▶ **EXERCISE**: Lines containing the word "still" are the ones to copy from the records below.

Dataset entries

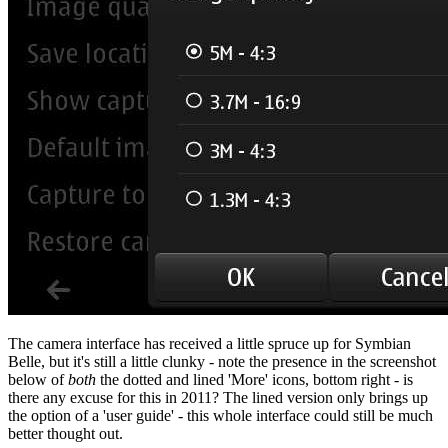
The camera interface has received a little spruce up for Symbian
Belle, but it's still a little clunky - note the presence in the screenshot
below of
both
the dotted and lined 'More' icons, bottom right - is
there any excuse for this in 2011? The lined version only brings up
the option of a 'user guide' - this whole interface could still be much
better thought out.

▶ **EXERCISE ANSWER**:
Belle, but it's still a little clunky - note the presence in the screenshot
the option of a 'user guide' - this whole interface could still be much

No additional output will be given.